6. This month, on Human Rights Day, Sri Lanka’s Foreign Minister Mangala Samaraweera announced that Sri Lanka would sign the International Convention on Enforced Disappearances. What are your thoughts?
I think this is a very important and necessary thing. I’m happy they’re doing that. There are all kinds of other U.N. treaties [that Sri Lankan officials] need to sign and ratify. They also need to overhaul the criminal justice system in Sri Lanka to address a lot of other issues. However, the one crucial difficulty is that, in the past thirty years, the Sri Lankan state has become so powerfully militarized. Whatever the politicians and government want to implement, they will not be able to do it if the military objects to it. In a sense, we’re looking at some kind of parallel to Pakistan, where the military is not accountable to the parliament.
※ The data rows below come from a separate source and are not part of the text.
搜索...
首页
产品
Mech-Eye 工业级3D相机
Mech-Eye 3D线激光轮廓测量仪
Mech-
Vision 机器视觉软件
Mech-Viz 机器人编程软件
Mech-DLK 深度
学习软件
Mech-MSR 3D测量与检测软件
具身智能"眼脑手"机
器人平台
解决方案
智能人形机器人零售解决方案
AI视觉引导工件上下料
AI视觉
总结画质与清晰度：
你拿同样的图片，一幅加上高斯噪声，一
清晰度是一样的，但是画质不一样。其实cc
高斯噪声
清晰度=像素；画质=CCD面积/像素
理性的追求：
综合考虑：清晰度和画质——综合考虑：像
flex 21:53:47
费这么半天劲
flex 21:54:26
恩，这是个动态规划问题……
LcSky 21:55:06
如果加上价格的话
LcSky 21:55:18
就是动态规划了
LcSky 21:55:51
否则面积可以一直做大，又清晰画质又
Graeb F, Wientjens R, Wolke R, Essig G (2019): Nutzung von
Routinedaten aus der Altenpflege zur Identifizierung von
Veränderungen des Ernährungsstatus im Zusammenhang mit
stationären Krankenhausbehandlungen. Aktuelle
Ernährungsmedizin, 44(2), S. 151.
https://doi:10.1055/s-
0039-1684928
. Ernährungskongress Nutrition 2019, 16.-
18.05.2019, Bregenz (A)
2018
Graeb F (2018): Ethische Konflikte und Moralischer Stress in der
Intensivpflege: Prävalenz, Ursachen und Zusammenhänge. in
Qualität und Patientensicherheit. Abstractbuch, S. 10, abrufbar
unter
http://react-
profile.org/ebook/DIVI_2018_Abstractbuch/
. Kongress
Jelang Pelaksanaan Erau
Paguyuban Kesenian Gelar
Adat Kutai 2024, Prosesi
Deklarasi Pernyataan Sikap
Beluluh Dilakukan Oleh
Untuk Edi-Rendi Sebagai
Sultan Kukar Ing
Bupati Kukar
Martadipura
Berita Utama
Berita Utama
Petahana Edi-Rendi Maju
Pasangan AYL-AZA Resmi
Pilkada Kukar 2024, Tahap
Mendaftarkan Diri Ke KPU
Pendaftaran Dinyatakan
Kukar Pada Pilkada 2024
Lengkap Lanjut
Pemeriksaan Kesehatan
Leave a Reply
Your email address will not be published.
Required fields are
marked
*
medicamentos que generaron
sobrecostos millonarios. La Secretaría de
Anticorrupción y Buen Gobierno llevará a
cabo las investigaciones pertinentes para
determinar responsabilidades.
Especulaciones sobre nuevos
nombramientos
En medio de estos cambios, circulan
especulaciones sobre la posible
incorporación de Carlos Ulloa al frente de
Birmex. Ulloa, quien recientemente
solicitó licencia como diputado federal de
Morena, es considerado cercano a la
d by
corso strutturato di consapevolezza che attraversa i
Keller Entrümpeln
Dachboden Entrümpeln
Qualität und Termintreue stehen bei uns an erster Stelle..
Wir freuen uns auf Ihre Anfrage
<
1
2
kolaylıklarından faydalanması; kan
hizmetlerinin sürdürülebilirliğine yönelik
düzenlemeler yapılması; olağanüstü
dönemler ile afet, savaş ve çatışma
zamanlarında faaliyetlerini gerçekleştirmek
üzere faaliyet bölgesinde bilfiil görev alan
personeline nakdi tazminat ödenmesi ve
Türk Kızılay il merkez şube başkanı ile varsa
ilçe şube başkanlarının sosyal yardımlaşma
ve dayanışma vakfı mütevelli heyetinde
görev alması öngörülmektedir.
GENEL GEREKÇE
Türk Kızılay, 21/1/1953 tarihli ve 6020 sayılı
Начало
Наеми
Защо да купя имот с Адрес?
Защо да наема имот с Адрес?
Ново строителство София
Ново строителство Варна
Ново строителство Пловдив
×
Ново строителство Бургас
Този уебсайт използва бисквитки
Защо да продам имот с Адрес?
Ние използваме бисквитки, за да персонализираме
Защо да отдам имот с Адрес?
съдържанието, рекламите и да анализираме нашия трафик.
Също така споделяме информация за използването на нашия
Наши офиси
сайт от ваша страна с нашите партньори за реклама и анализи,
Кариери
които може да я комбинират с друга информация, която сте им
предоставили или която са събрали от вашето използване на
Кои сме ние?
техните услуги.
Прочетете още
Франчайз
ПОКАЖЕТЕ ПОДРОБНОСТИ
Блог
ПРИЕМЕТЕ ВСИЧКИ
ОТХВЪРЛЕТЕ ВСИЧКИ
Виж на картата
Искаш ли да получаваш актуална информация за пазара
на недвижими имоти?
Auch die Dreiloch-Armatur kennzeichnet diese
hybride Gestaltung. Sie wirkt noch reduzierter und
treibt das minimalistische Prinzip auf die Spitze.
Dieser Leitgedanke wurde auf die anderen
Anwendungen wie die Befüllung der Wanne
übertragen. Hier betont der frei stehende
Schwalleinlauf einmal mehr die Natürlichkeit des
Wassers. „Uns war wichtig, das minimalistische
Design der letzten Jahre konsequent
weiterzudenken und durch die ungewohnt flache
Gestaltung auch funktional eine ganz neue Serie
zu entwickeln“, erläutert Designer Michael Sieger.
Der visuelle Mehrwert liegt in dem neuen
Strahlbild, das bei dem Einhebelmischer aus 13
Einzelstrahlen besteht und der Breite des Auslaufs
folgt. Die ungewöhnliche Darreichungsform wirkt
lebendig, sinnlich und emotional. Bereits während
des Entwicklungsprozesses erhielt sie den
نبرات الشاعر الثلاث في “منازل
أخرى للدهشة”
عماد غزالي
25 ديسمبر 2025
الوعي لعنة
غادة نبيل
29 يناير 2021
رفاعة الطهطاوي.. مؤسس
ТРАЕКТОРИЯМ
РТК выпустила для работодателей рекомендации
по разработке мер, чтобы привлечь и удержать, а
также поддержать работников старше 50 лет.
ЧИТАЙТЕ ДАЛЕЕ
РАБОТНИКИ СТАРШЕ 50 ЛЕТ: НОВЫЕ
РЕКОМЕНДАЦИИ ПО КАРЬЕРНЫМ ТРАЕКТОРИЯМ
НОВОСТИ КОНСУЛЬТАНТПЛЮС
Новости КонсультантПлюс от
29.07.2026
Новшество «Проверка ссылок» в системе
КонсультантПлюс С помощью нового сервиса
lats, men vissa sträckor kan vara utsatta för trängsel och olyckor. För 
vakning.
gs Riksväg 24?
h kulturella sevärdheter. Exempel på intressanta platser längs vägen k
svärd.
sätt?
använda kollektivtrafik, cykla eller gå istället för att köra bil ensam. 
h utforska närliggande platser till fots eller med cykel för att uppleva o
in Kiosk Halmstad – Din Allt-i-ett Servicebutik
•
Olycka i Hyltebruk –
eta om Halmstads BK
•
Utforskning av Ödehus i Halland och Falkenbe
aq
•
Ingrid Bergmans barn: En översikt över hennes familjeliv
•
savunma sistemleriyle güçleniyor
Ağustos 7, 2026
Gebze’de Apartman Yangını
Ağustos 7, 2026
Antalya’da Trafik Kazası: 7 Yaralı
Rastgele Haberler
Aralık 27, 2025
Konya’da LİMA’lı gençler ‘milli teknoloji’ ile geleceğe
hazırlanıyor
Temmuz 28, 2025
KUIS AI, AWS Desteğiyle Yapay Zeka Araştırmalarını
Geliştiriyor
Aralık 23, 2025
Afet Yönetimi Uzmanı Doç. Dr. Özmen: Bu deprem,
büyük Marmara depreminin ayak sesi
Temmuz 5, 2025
Slowly, the power of the military has become so strong and the prime minister, president, any of them — they are in a sense helpless in antagonizing the military. For example, there are decisions to release all the lands in Jaffna confiscated by the military to their rightful owners — but if the military says no, that is a no. Evidence of secret detention centers in Trincomalee was given to the prime minister. He asked the military commanders and they [essentially] said, “No we don’t have such things.” The prime minister then said to Tamil politicians, “I checked with the military and they said they don’t have [any detention centers].” This is going to be the case again and again when it comes to demilitarization and implementation of all kinds of things.
What then?
It is life
as usual.
The morning sun
on bare earth
above me
grass.
Sometimes coming home
wanting to announce
before opening the door,
turning aside
to hawk and spit,
from inside
the sound of amma’s cough.
I waited
to open the door.
The world outside
as before
lay calm.
— from “Two Mornings and a Late Night” from You Cannot Turn Away,
translated by Chelva Kanaganayakam
7. Regarding your poem “Two Mornings and a Late Night” from the book You Cannot Turn Away, to what extent do you consider this poem and others you wrote during the war to be documentary works?
This poem narrates a true story of what happened to me as a university student. It was the first day when the government first enacted the Prevention of Terrorism Act in July 1979 and unleashed the military. They sent a commander from Colombo who was given a three month mandate to wipe out terrorism in Jaffna. He came and arrested […] people and killed them that night. We were university students at the time staying in a house near the university. We were all arrested but luckily none of us were killed. The PTA was declared in the morning; this happened that night.
Gowri Koneswaran is a Tamil American writer, performing artist, and lawyer whose family immigrated to the U.S. from Sri Lanka. Her poetry and peer-reviewed articles have appeared in arts and science journals. She is co-editor of Beltway Poetry Quarterly and senior poetry editor at Jaggery.